Problem: The response should repeat word for word every line below from the one with "Spojovací materiál" to the one with "Informationen zur Veranstaltung", inclusive, and nothing else; leave pictures out.
------------------------------
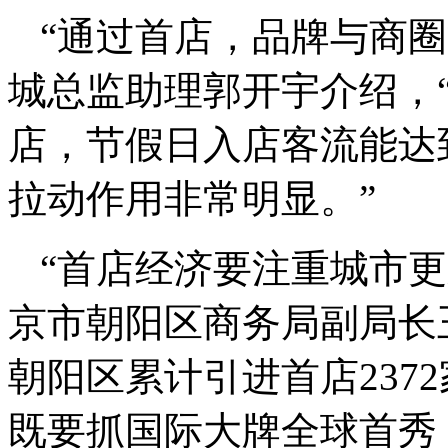
“通过首店，品牌与商
城总监助理郭开宇介绍，
店，节假日入店客流能达
拉动作用非常明显。”
“首店经济要注重城市
京市朝阳区商务局副局长王
朝阳区累计引进首店237
既要抓国际大牌全球首秀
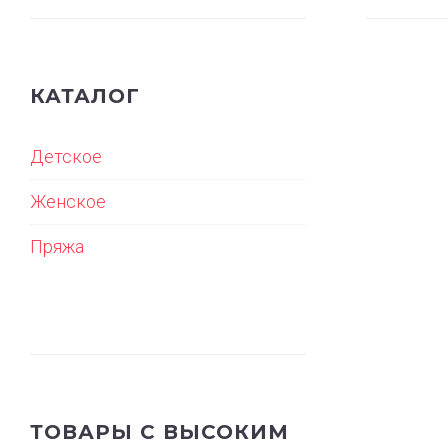
Д
КАТАЛОГ
Детское
Е
Женское
Т
Пряжа
С
К
О
ТОВАРЫ С ВЫСОКИМ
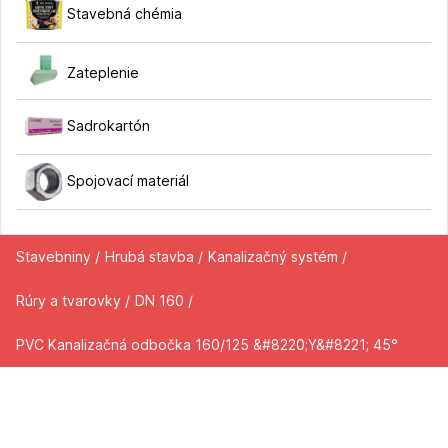
Stavebná chémia
Zateplenie
Sadrokartón
Spojovací materiál
Stavebniny /
Hrubá stavba /
Kanalizačný systém /
Rúry a tvarovky /
DN 160 /
PVC Kanalizačná odbočka 160/125 &#8220;Y&#8221; 45°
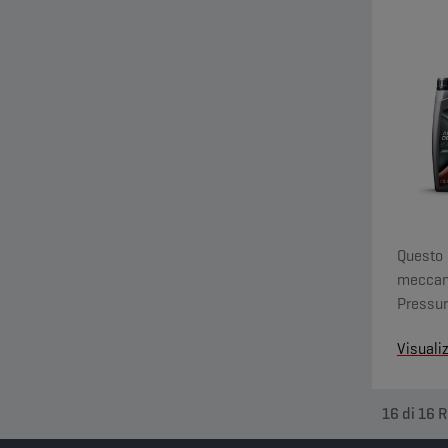
Questo 
meccani
Pressur
la corr
Visuali
16
di
16
R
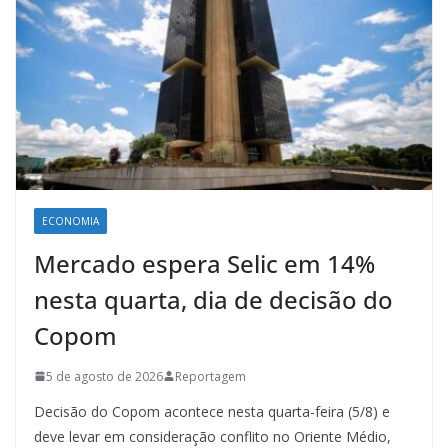
ECONOMIA
Mercado espera Selic em 14%
nesta quarta, dia de decisão do
Copom
5 de agosto de 2026
Reportagem
Decisão do Copom acontece nesta quarta-feira (5/8) e
deve levar em consideração conflito no Oriente Médio,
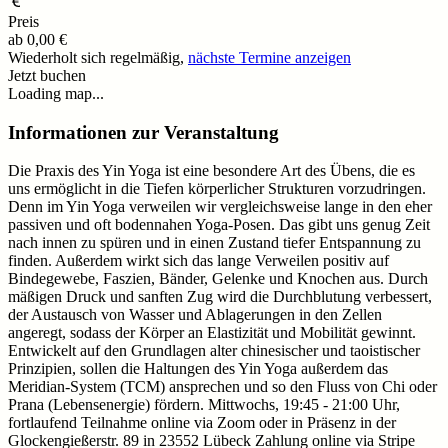
Preis
ab
0,00 €
Wiederholt sich regelmäßig,
nächste Termine anzeigen
Jetzt buchen
Loading map...
Informationen zur Veranstaltung
Die Praxis des Yin Yoga ist eine besondere Art des Übens, die es
uns ermöglicht in die Tiefen körperlicher Strukturen vorzudringen.
Denn im Yin Yoga verweilen wir vergleichsweise lange in den eher
passiven und oft bodennahen Yoga-Posen. Das gibt uns genug Zeit
nach innen zu spüren und in einen Zustand tiefer Entspannung zu
finden. Außerdem wirkt sich das lange Verweilen positiv auf
Bindegewebe, Faszien, Bänder, Gelenke und Knochen aus. Durch
mäßigen Druck und sanften Zug wird die Durchblutung verbessert,
der Austausch von Wasser und Ablagerungen in den Zellen
angeregt, sodass der Körper an Elastizität und Mobilität gewinnt.
Entwickelt auf den Grundlagen alter chinesischer und taoistischer
Prinzipien, sollen die Haltungen des Yin Yoga außerdem das
Meridian-System (TCM) ansprechen und so den Fluss von Chi oder
Prana (Lebensenergie) fördern. Mittwochs, 19:45 - 21:00 Uhr,
fortlaufend Teilnahme online via Zoom oder in Präsenz in der
Glockengießerstr. 89 in 23552 Lübeck Zahlung online via Stripe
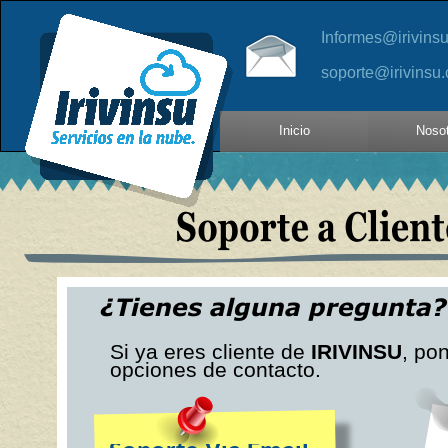
Informes@irivins
soporte@irivinsu
Inicio
Noso
Si ya eres cliente de
IRIVINSU
, po
opciones de contacto.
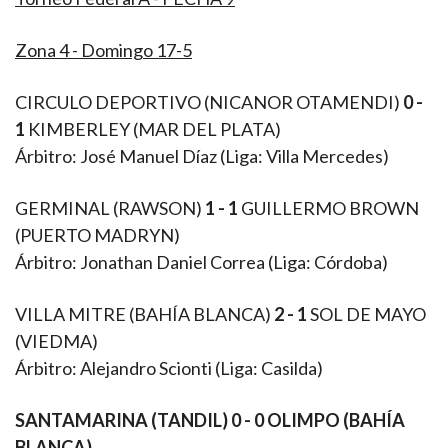
Zona 4 - Domingo 17-5
CIRCULO DEPORTIVO (NICANOR OTAMENDI)
0 -
1
KIMBERLEY (MAR DEL PLATA)
Árbitro: José Manuel Díaz (Liga: Villa Mercedes)
GERMINAL (RAWSON)
1 - 1
GUILLERMO BROWN
(PUERTO MADRYN)
Árbitro: Jonathan Daniel Correa (Liga: Córdoba)
VILLA MITRE (BAHÍA BLANCA)
2 - 1
SOL DE MAYO
(VIEDMA)
Árbitro: Alejandro Scionti (Liga: Casilda)
SANTAMARINA (TANDIL) 0 - 0 OLIMPO (BAHÍA
BLANCA)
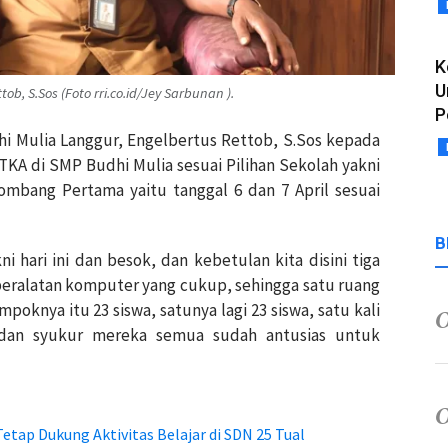
K
U
b, S.Sos (Foto rri.co.id/Jey Sarbunan ).
P
i Mulia Langgur, Engelbertus Rettob, S.Sos kepada
TKA di SMP Budhi Mulia sesuai Pilihan Sekolah yakni
mbang Pertama yaitu tanggal 6 dan 7 April sesuai
B
 hari ini dan besok, dan kebetulan kita disini tiga
 peralatan komputer yang cukup, sehingga satu ruang
mpoknya itu 23 siswa, satunya lagi 23 siswa, satu kali
 dan syukur mereka semua sudah antusias untuk
etap Dukung Aktivitas Belajar di SDN 25 Tual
------------------------------
Output for this task:
Spojovací materiál
Stavebniny /
Hrubá stavba /
Kanalizačný systém /
Rúry a tvarovky /
DN 160 /
PVC Kanalizačná odbočka 160/125 &#8220;Y&#8221; 45°
Questo 
meccani
Pressur
la corr
Visuali
16
di
16
R
ECONOMIA
Mercado espera Selic em 14%
nesta quarta, dia de decisão do
Copom
5 de agosto de 2026
Reportagem
Decisão do Copom acontece nesta quarta-feira (5/8) e
deve levar em consideração conflito no Oriente Médio,
Preis
ab
0,00 €
Wiederholt sich regelmäßig,
nächste Termine anzeigen
Jetzt buchen
Loading map...
Informationen zur Veranstaltung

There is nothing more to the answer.